The panorama serves as a way to “celebrate sabbatical work as a strategic element of our academic enterprise.”
The most recent Sabbatical Panorama, which highlights projects from the 2011-12 academic year, features summaries of the research of 22 faculty members. Each professor gives a short introduction to their research, why they chose it how they went about conducting it, and any conclusions they might have reached while away on sabbatical.
Many professors use sabbatical as a chance to work on books or research that they have already been doing extensive research on. According to the Seton Hall’s faculty guide, professors must have been employed full-time for at least six years before they can become eligible for sabbatical, and professors typically go on sabbatical every six years, with a minimum of four years between each sabbatical.
Once they are eligible, a professor has to apply for sabbatical leave, which gets approved by the head of the department, the dean of the college and ultimately the Office of the Provost.
Sabbaticals are approved based on “the university’s financial ability to meet its continuing obligation to provide a balanced, quality academic program to its student body,” according to the guide.
Professors can choose to go on sabbatical for either one year or one semester. If they choose to take a semester leave, they receive their full pay. If they choose to take a year of leave, they receive three-quarters of their salary.
Dr. Kelly Goedert, associate professor and director of Graduate Studies within the psychology department, was one of the faculty members featured in the panorama. She left for a year to complete research on the neural mechanisms of spatial cognition. Her work concerned right-brain stroke patients who ignore the left side of their face.
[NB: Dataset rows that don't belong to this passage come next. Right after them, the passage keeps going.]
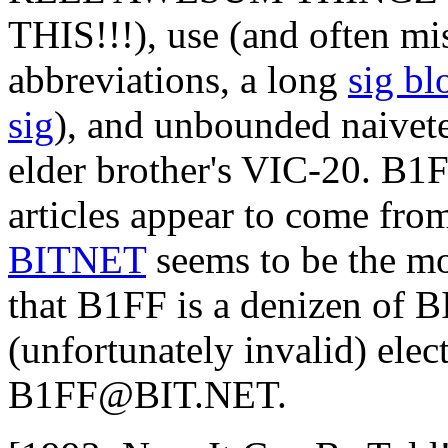
THIS!!!), use (and often mi
abbreviations, a long
sig bl
sig
), and unbounded naivete
elder brother's VIC-20. B1FF
articles appear to come from
BITNET
seems to be the mo
that B1FF is a denizen of 
(unfortunately invalid) elec
B1FF@BIT.NET.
These patients would ignore any food that would be on the left of their plate or any people standing to their left. Some struggled to hear people talking to them from their left.
She also studied healthy, younger people who generally favor their left. Goedert said that some of her funding was came from federal sources, but that getting funds for sabbatical research can be very competitive.
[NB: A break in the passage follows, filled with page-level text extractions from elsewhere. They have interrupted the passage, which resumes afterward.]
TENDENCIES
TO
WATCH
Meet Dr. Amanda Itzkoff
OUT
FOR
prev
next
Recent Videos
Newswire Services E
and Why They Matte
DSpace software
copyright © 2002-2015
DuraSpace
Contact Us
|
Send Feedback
While some work can be done without funding, Goedert said that working with bigger groups does require a financial aspect.
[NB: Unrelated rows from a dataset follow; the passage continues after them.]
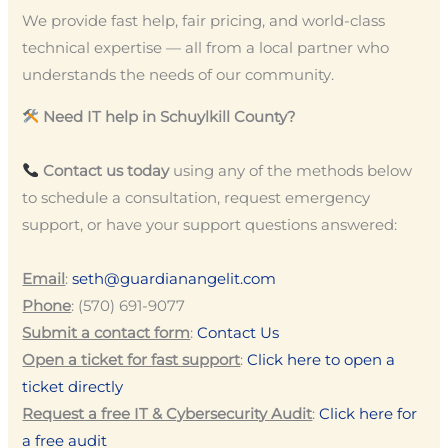
We provide fast help, fair pricing, and world-class
technical expertise — all from a local partner who
understands the needs of our community.
Need IT help in Schuylkill County?
Contact us today
using any of the methods below
to schedule a consultation, request emergency
support, or have your support questions answered:
Email
:
seth@guardianangelit.com
Phone
: (570) 691-9077
Submit a contact form
:
Contact Us
Open a ticket for fast support
:
Click here to open a
ticket directly
Request a free IT & Cybersecurity Audit
:
Click here for
a free audit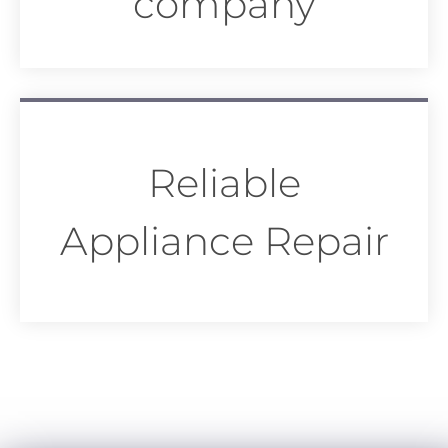
company
Reliable
Appliance Repair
According to Goedert, there are some projects that end up getting dropped because they are not able to secure funding. Despite not having sufficientfunding to travel, Goedert said that she worked with Italian scientists, and hopes to continue the collaboration during her next sabbatical. However, she was able to visit conferences to present her findings.
“Sabbatical is a good opportunity to focus on one thing. Faculty members have a lot going on with research, teaching and faculty commitments, and sabbatical is a good opportunity to focus on research.”